* **Required action**: Could you transcribe each entry below exactly, minus the images?

-=-=-=-=-

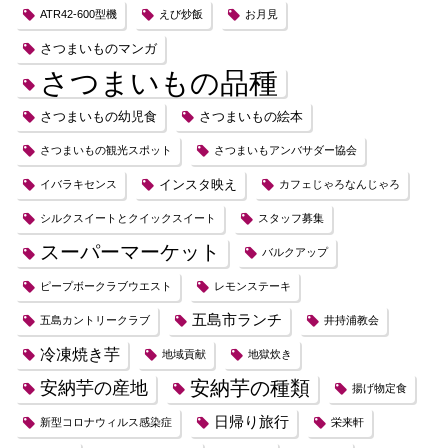
ATR42-600型機
えび炒飯
お月見
さつまいものマンガ
さつまいもの品種
さつまいもの幼児食
さつまいもの絵本
さつまいもの観光スポット
さつまいもアンバサダー協会
インスタ映え
イバラキセンス
カフェじゃろなんじゃろ
シルクスイートとクイックスイート
スタッフ募集
スーパーマーケット
バルクアップ
ピープボークラブウエスト
レモンステーキ
五島市ランチ
五島カントリークラブ
井持浦教会
冷凍焼き芋
地域貢献
地獄炊き
安納芋の種類
安納芋の産地
揚げ物定食
日帰り旅行
新型コロナウィルス感染症
栄来軒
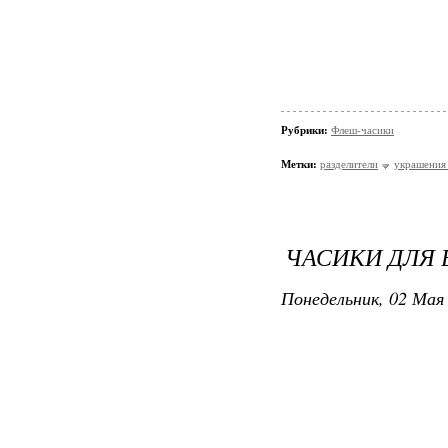
Рубрики:
Флеш-часики
Метки:
разделители
украшения 
ЧАСИКИ ДЛЯ 
Понедельник, 02 Мая 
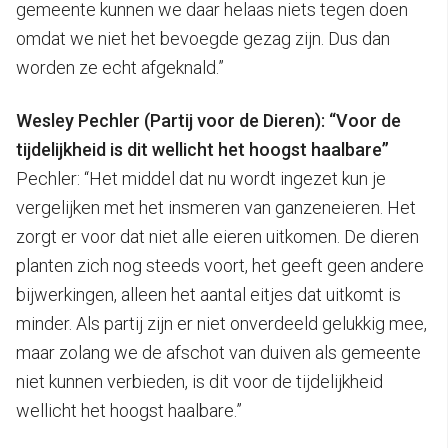
gemeente kunnen we daar helaas niets tegen doen
omdat we niet het bevoegde gezag zijn. Dus dan
worden ze echt afgeknald.”
Wesley Pechler (Partij voor de Dieren): “Voor de
tijdelijkheid is dit wellicht het hoogst haalbare”
Pechler: “Het middel dat nu wordt ingezet kun je
vergelijken met het insmeren van ganzeneieren. Het
zorgt er voor dat niet alle eieren uitkomen. De dieren
planten zich nog steeds voort, het geeft geen andere
bijwerkingen, alleen het aantal eitjes dat uitkomt is
minder. Als partij zijn er niet onverdeeld gelukkig mee,
maar zolang we de afschot van duiven als gemeente
niet kunnen verbieden, is dit voor de tijdelijkheid
wellicht het hoogst haalbare.”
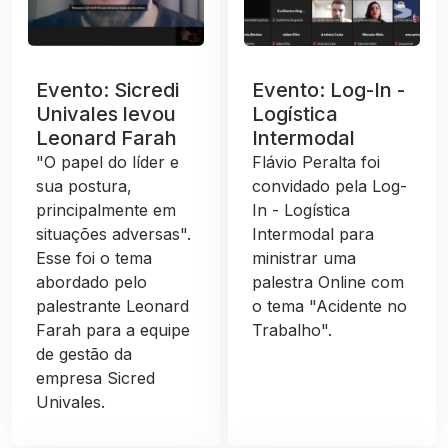
Evento: Sicredi
Evento: Log-In -
Univales levou
Logística
Leonard Farah
Intermodal
"O papel do líder e
Flávio Peralta foi
sua postura,
convidado pela Log-
principalmente em
In - Logística
situações adversas".
Intermodal para
Esse foi o tema
ministrar uma
abordado pelo
palestra Online com
palestrante Leonard
o tema "Acidente no
Farah para a equipe
Trabalho".
de gestão da
empresa Sicred
Univales.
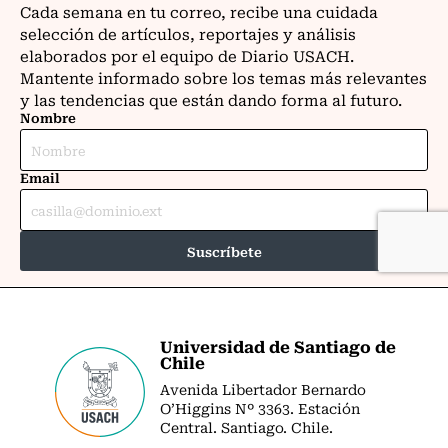
Universidad de Santiago de
Chile
Avenida Libertador Bernardo
O’Higgins Nº 3363. Estación
Central. Santiago. Chile.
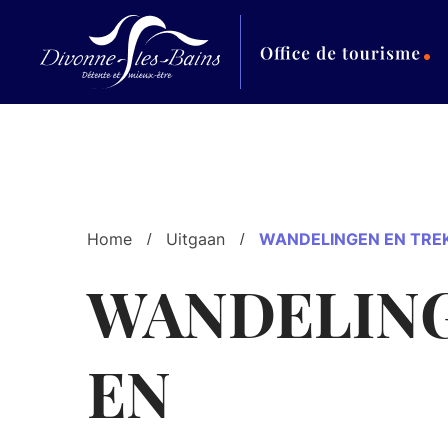
Aller au menu
Aller au contenu
Al
Home
Uitgaan
WANDELINGEN EN TR
WANDELIN
EN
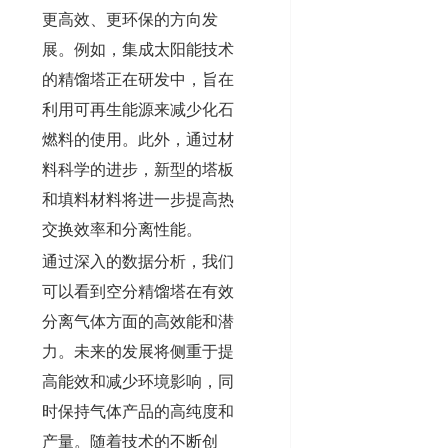
更高效、更环保的方向发
展。例如，集成太阳能技术
的精馏塔正在研发中，旨在
利用可再生能源来减少化石
燃料的使用。此外，通过材
料科学的进步，新型的塔板
和填料材料将进一步提高热
交换效率和分离性能。
通过深入的数据分析，我们
可以看到空分精馏塔在有效
分离气体方面的高效能和潜
力。未来的发展将侧重于提
高能效和减少环境影响，同
时保持气体产品的高纯度和
产量。随着技术的不断创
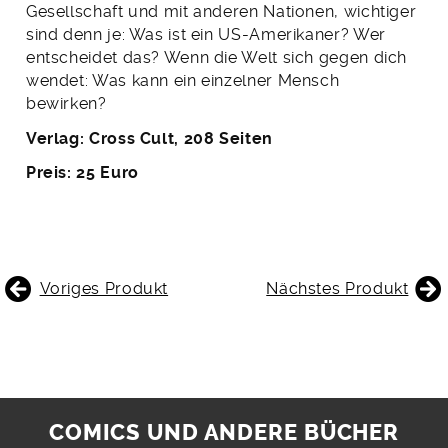
Gesellschaft und mit anderen Nationen, wichtiger
sind denn je: Was ist ein US-Amerikaner? Wer
entscheidet das? Wenn die Welt sich gegen dich
wendet: Was kann ein einzelner Mensch
bewirken?
Verlag: Cross Cult, 208 Seiten
Preis: 25 Euro
BEITRAGSNAVIGATION
Voriges Produkt
Nächstes Produkt
COMICS UND ANDERE BÜCHER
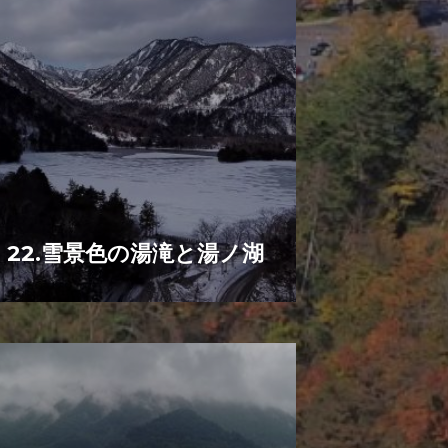
22.雪景色の湯滝と湯ノ湖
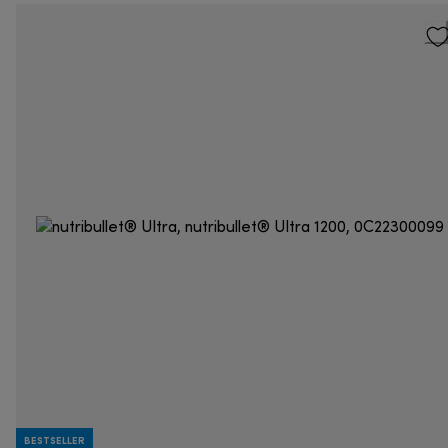
BESTSELLER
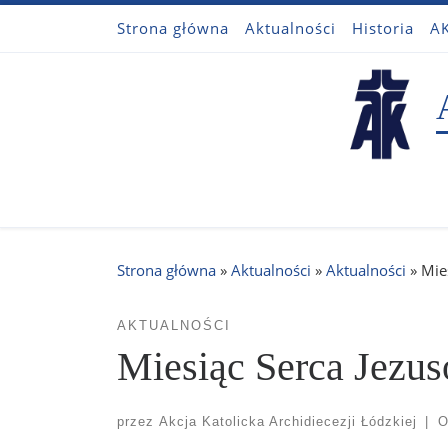
Strona główna
Aktualności
Historia
AK
Przejdź do treści
Strona główna
»
Aktualności
»
Aktualności
»
Mie
AKTUALNOŚCI
Miesiąc Serca Jezu
przez
Akcja Katolicka Archidiecezji Łódzkiej
|
O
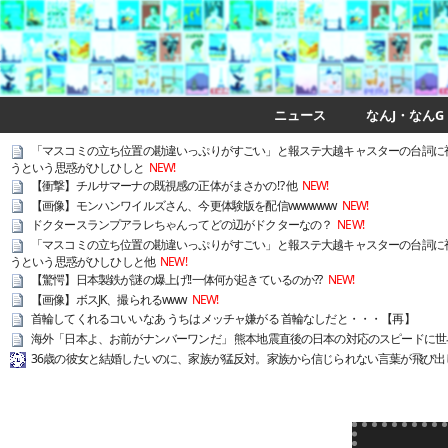
ニュース
なんJ・なんG
「マスコミの立ち位置の勘違いっぷりがすごい」と報ステ大越キャスターの台詞に
うという思惑がひしひしと
NEW!
【衝撃】チルサマーナの既視感の正体がまさかの⁉️ 他
NEW!
【画像】モンハンワイルズさん、今更体験版を配信wwwwww
NEW!
ドクタースランプアラレちゃんってどの辺がドクターなの？
NEW!
「マスコミの立ち位置の勘違いっぷりがすごい」と報ステ大越キャスターの台詞に
うという思惑がひしひしと他
NEW!
【驚愕】日本製鉄が謎の爆上げ!!一体何が起きているのか??
NEW!
【画像】ボスJK、撮られるwww
NEW!
首輪してくれるコいいなあ うちはメッチャ嫌がる 首輪なしだと・・・【再】
海外「日本よ、お前がナンバーワンだ」 熊本地震直後の日本の対応のスピードに世
36歳の彼女と結婚したいのに、家族が猛反対。家族から信じられない言葉が飛び出し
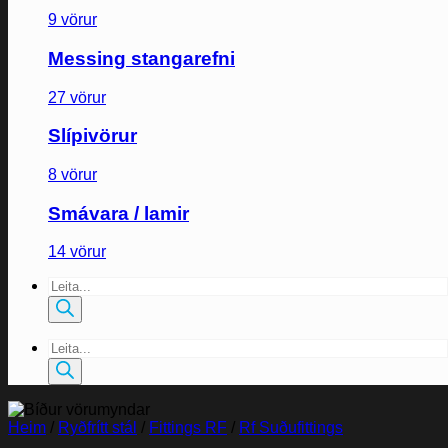
9 vörur
Messing stangarefni
27 vörur
Slípivörur
8 vörur
Smávara / lamir
14 vörur
Products
search
Products
search
Heim
/
Ryðfrítt stál
/
Fittings RF
/
Rf Suðufittings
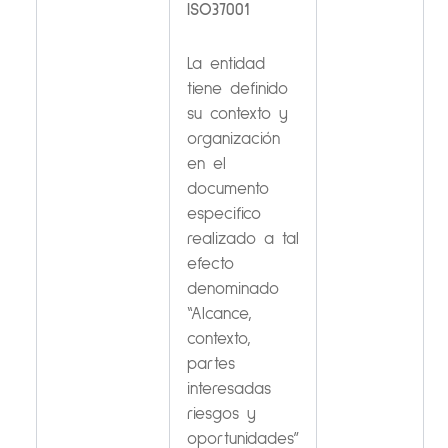
ISO37001
La entidad
tiene definido
su contexto y
organización
en el
documento
especifico
realizado a tal
efecto
denominado
“Alcance,
contexto,
partes
interesadas
riesgos y
oportunidades”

-=-=-=-=-

* **Answer below**:
ATR42-600型機
えび炒飯
お月見
さつまいものマンガ
さつまいもの品種
さつまいもの幼児食
さつまいもの絵本
さつまいもの観光スポット
さつまいもアンバサダー協会
インスタ映え
イバラキセンス
カフェじゃろなんじゃろ
シルクスイートとクイックスイート
スタッフ募集
スーパーマーケット
バルクアップ
ピープボークラブウエスト
レモンステーキ
五島市ランチ
五島カントリークラブ
井持浦教会
冷凍焼き芋
地域貢献
地獄炊き
安納芋の種類
安納芋の産地
揚げ物定食
日帰り旅行
新型コロナウィルス感染症
栄来軒
Рубрики:
Флеш-часики
Метки:
разделители
украшения 
ЧАСИКИ ДЛЯ 
Понедельник, 02 Мая 
gemeente kunnen we daar helaas niets tegen doen
omdat we niet het bevoegde gezag zijn. Dus dan
worden ze echt afgeknald.”
Wesley Pechler (Partij voor de Dieren): “Voor de
tijdelijkheid is dit wellicht het hoogst haalbare”
Pechler: “Het middel dat nu wordt ingezet kun je
vergelijken met het insmeren van ganzeneieren. Het
zorgt er voor dat niet alle eieren uitkomen. De dieren
planten zich nog steeds voort, het geeft geen andere
bijwerkingen, alleen het aantal eitjes dat uitkomt is
minder. Als partij zijn er niet onverdeeld gelukkig mee,
maar zolang we de afschot van duiven als gemeente
niet kunnen verbieden, is dit voor de tijdelijkheid
wellicht het hoogst haalbare.”
Evento: Sicredi
Evento: Log-In -
Univales levou
Logística
Leonard Farah
Intermodal
"O papel do líder e
Flávio Peralta foi
sua postura,
convidado pela Log-
principalmente em
In - Logística
situações adversas".
Intermodal para
Esse foi o tema
ministrar uma
abordado pelo
palestra Online com
palestrante Leonard
o tema "Acidente no
Farah para a equipe
Trabalho".
de gestão da
empresa Sicred
Univales.
Universidad de Santiago de
Chile
Avenida Libertador Bernardo
O’Higgins Nº 3363. Estación
Central. Santiago. Chile.
Aller au menu
Aller au contenu
Al
Home
Uitgaan
WANDELINGEN EN TR
WANDELIN
EN
更高效、更环保的方向发
展。例如，集成太阳能技术
的精馏塔正在研发中，旨在
利用可再生能源来减少化石
燃料的使用。此外，通过材
料科学的进步，新型的塔板
和填料材料将进一步提高热
交换效率和分离性能。
通过深入的数据分析，我们
可以看到空分精馏塔在有效
分离气体方面的高效能和潜
力。未来的发展将侧重于提
高能效和减少环境影响，同
时保持气体产品的高纯度和
产量。随着技术的不断创
Gesellschaft und mit anderen Nationen, wichtiger
sind denn je: Was ist ein US-Amerikaner? Wer
entscheidet das? Wenn die Welt sich gegen dich
wendet: Was kann ein einzelner Mensch
bewirken?
Verlag: Cross Cult, 208 Seiten
Preis: 25 Euro
BEITRAGSNAVIGATION
Voriges Produkt
Nächstes Produkt
COMICS UND ANDERE BÜCHER
22.雪景色の湯滝と湯ノ湖
BESTSELLER
Strona główna
Aktualności
Historia
AK
Przejdź do treści
Strona główna
»
Aktualności
»
Aktualności
»
Mie
AKTUALNOŚCI
Miesiąc Serca Jezu
przez
Akcja Katolicka Archidiecezji Łódzkiej
|
O
ニュース
なんJ・なんG
「マスコミの立ち位置の勘違いっぷりがすごい」と報ステ大越キャスターの台詞に
うという思惑がひしひしと
NEW!
【衝撃】チルサマーナの既視感の正体がまさかの⁉️ 他
NEW!
【画像】モンハンワイルズさん、今更体験版を配信wwwwww
NEW!
ドクタースランプアラレちゃんってどの辺がドクターなの？
NEW!
「マスコミの立ち位置の勘違いっぷりがすごい」と報ステ大越キャスターの台詞に
うという思惑がひしひしと他
NEW!
【驚愕】日本製鉄が謎の爆上げ!!一体何が起きているのか??
NEW!
【画像】ボスJK、撮られるwww
NEW!
首輪してくれるコいいなあ うちはメッチャ嫌がる 首輪なしだと・・・【再】
海外「日本よ、お前がナンバーワンだ」 熊本地震直後の日本の対応のスピードに世
36歳の彼女と結婚したいのに、家族が猛反対。家族から信じられない言葉が飛び出し
9 vörur
Messing stangarefni
27 vörur
Slípivörur
8 vörur
Smávara / lamir
14 vörur
Products
search
Products
search
Heim
/
Ryðfrítt stál
/
Fittings RF
/
Rf Suðufittings
ISO37001
La entidad
tiene definido
su contexto y
organización
en el
documento
especifico
realizado a tal
efecto
denominado
“Alcance,
contexto,
partes
interesadas
riesgos y
oportunidades”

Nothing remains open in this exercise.